Cuarenta años de un golpe maestro: cuando Michael Jackson compró las canciones de The Beatles
La jugada causó hondo malestar en Paul McCartney, con quien el Rey del Pop había colaborado poco antes
Paul McCartney (izda.), con Michael Jackson, en 1983. Entre ellos, Linda McCartney. / Dave Hogan
El 6 de septiembre de 1985 se dio a conocer la noticia de que Michael Jackson había comprado ATV Music Publishing por 47 millones de dólares, operación que le dio el control editorial de la inmensa mayoría del catálogo de The Beatles. Cuatro décadas después, aquel movimiento sigue siendo un caso de estudio: cambió para siempre el debate sobre el poder del negocio editorial en la música popular.

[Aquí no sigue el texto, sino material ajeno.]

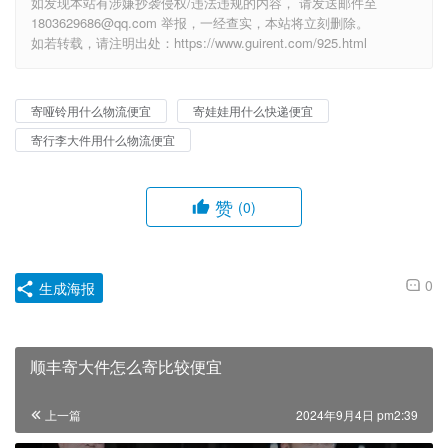
如发现本站有涉嫌抄袭侵权/违法违规的内容， 请发送邮件至
1803629686@qq.com 举报，一经查实，本站将立刻删除。
如若转载，请注明出处：https://www.guirent.com/925.html
寄哑铃用什么物流便宜
寄娃娃用什么快递便宜
寄行李大件用什么物流便宜
赞
(0)
0
生成海报
顺丰寄大件怎么寄比较便宜
上一篇
2024年9月4日 pm2:39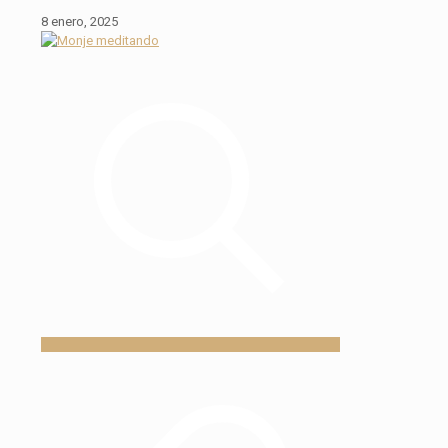
8 enero, 2025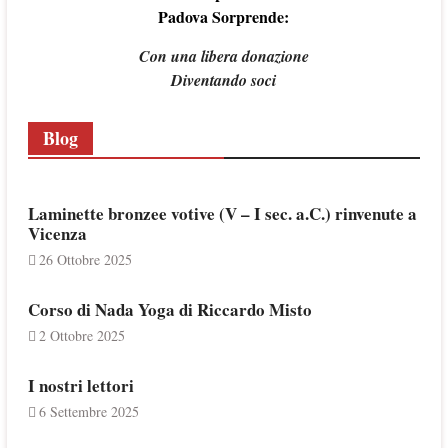
Padova Sorprende:
Con una libera donazione
Diventando soci
Blog
Laminette bronzee votive (V – I sec. a.C.) rinvenute a
Vicenza
26 Ottobre 2025
Corso di Nada Yoga di Riccardo Misto
2 Ottobre 2025
I nostri lettori
6 Settembre 2025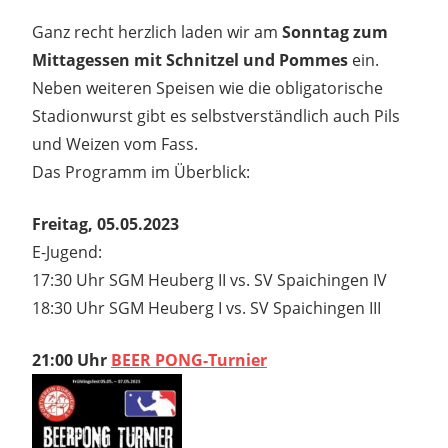
Ganz recht herzlich laden wir am
Sonntag zum
Mittagessen mit Schnitzel und Pommes
ein.
Neben weiteren Speisen wie die obligatorische
Stadionwurst gibt es selbstverständlich auch Pils
und Weizen vom Fass.
Das Programm im Überblick:
Freitag, 05.05.2023
E-Jugend:
17:30 Uhr SGM Heuberg II vs. SV Spaichingen IV​
18:30 Uhr SGM Heuberg I vs. SV Spaichingen III​
21:00 Uhr
BEER PONG-Turnie
r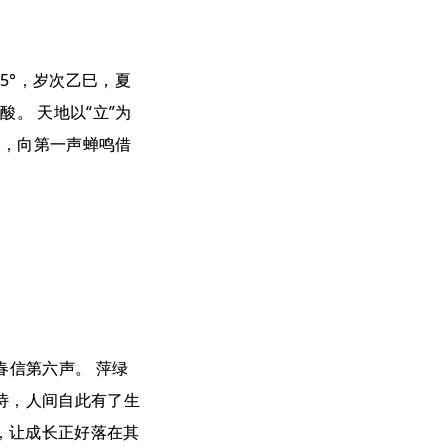
5°，岁次乙巳，夏
。 天地以“立”为
梢，向第一声蝉鸣借
春信第六声。 萍绿
成诗，人间自此有了生
，让成长正好落在其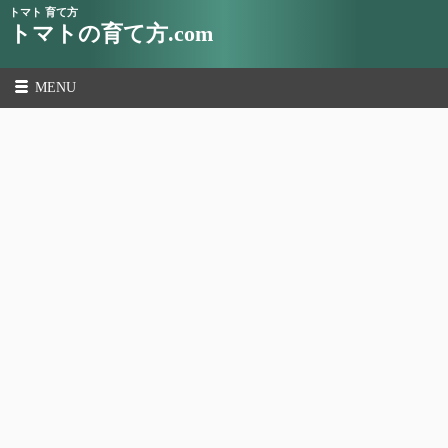
トマト 育て方
トマトの育て方.com
MENU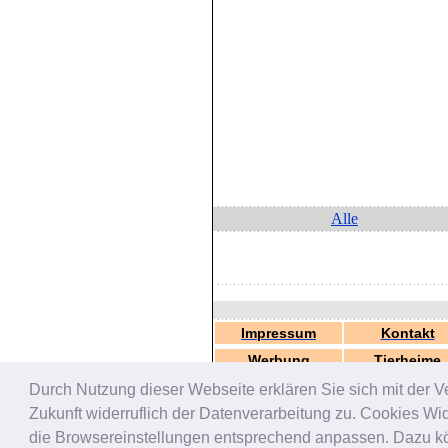
Alle
Impressum
Kontakt
Werbung
Tierheime
Durch Nutzung dieser Webseite erklären Sie sich mit der V
Zukunft widerruflich der Datenverarbeitung zu. Cookies W
die Browsereinstellungen entsprechend anpassen. Dazu könn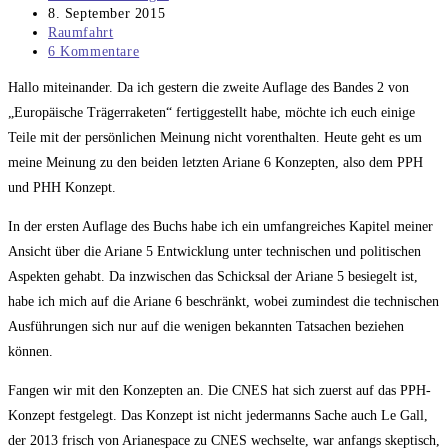
Autor:
Beitrag
8. September 2015
veröffentlicht:
Beitrags-
Raumfahrt
Kategorie:
Beitrags-
6 Kommentare
Kommentare:
Hallo miteinander. Da ich gestern die zweite Auflage des Bandes 2 von
„Europäische Trägerraketen“ fertiggestellt habe, möchte ich euch einige
Teile mit der persönlichen Meinung nicht vorenthalten. Heute geht es um
meine Meinung zu den beiden letzten Ariane 6 Konzepten, also dem PPH
und PHH Konzept.
In der ersten Auflage des Buchs habe ich ein umfangreiches Kapitel meiner
Ansicht über die Ariane 5 Entwicklung unter technischen und politischen
Aspekten gehabt. Da inzwischen das Schicksal der Ariane 5 besiegelt ist,
habe ich mich auf die Ariane 6 beschränkt, wobei zumindest die technischen
Ausführungen sich nur auf die wenigen bekannten Tatsachen beziehen
können.
Fangen wir mit den Konzepten an. Die CNES hat sich zuerst auf das PPH-
Konzept festgelegt. Das Konzept ist nicht jedermanns Sache auch Le Gall,
der 2013 frisch von Arianespace zu CNES wechselte, war anfangs skeptisch,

Para entender el alcance de la compra, hay que retroceder en el tiempo. En 1963, John Lennon y Paul McCartney crearon, junto a Brian Epstein y el editor Dick James, Northern Songs, la sociedad que gestionaría sus derechos de autor. La compañía salió a bolsa en 1965 y, tras la muerte de Epstein, James vendió en 1969 su participación a ATV, el grupo de Sir Lew Grade. Lennon y McCartney intentaron recuperar el control, sin éxito; ATV se hizo con la mayoría y con ello con la llave editorial del cancionero beatle.
Ya en los ochenta, ATV pertenecía al magnate australiano Robert Holmes à Court, que puso el catálogo en venta. Jackson, asesorado por su abogado y manager John Branca —y con la idea muy presente tras sus conversaciones sobre el negocio editorial con Paul McCartney durante sus colaboraciones—, presentó la oferta ganadora y se quedó un paquete que incluía alrededor de 250 canciones de The Beatles y unas 4.000 obras en total.
¿Qué compró exactamente Jackson?
Jackson no compró “los discos” de The Beatles ni sus grabaciones originales (los másters, propiedad del sello), sino los derechos editoriales de las composiciones (música y letra). En cristiano: cada vez que una canción se reproduce (en radio, streaming o una versión), se vende (copias físicas o digitales) o se licencia para cine, series o anuncios (sincronización), se generan regalías editoriales. Quien controla la editorial decide usos y percibe una parte esencial de esos ingresos. Los másters, en cambio, afectan a la grabación concreta y suelen pertenecer a la discográfica. Son dos vías independientes que conviven en cada canción.
The Beatles - Come Together
Esa diferencia explica por qué, pese a que los Beatles no querían su música en publicidad, en 1987 Nike pudo usar “Revolution” en una campaña televisiva con licencias de ATV (Jackson) y EMI/Capitol: hubo polémica y demandas, pero la autorización editorial era válida. El caso evidenció, para el gran público, cuánta capacidad de decisión otorga la parcela editorial.
El monto pagado por Jackson —por entonces una cifra récord para un artista— no fue un capricho; fue visión empresarial. Convirtió un catálogo histórico en un activo financiero que generaba ingresos estables y se podía apalancar para futuras operaciones. De hecho, en 1995 Jackson fusionó ATV con la división editorial de Sony y nació Sony/ATV, manteniendo el 50% de la nueva compañía. La secuencia confirmó la extraordinaria revalorización del activo.
La operación también dejó cicatrices personales. McCartney lamentó que una parte sustancial de las canciones que había escrito quedara bajo control de un tercero —¡y de un amigo con el que había grabado “The girl is mine” y “Say say say”!—, pero el episodio subrayó una lección que el propio McCartney solía repetir: los derechos editoriales son la columna vertebral del negocio musical.
Aquella compra es, a la vez, un símbolo y un manual. Símbolo de una época en la que la música empezó a manejarse como catálogos —no solo como discos— y manual práctico de cómo se monetiza una canción más allá de las ventas: radio, streaming, directos, covers y, sobre todo, sincronizaciones. Desde entonces, la industria ha visto un aluvión de fondos y editoriales comprando repertorios: la idea de “invertir en canciones” se popularizó en parte gracias a este golpe de mano de 1985.
Jackson compró el control editorial del corazón de The Beatles, y con ello demostró que, en la música, la propiedad intelectual es tan poderosa como la propia interpretación. Fue un acto de audacia artística y negocio frío, a partes iguales. Y dejó una enseñanza vigente para cualquier creador: saber qué derechos tienes, cuáles no y cómo se explotan puede cambiar tu carrera tanto como un número uno.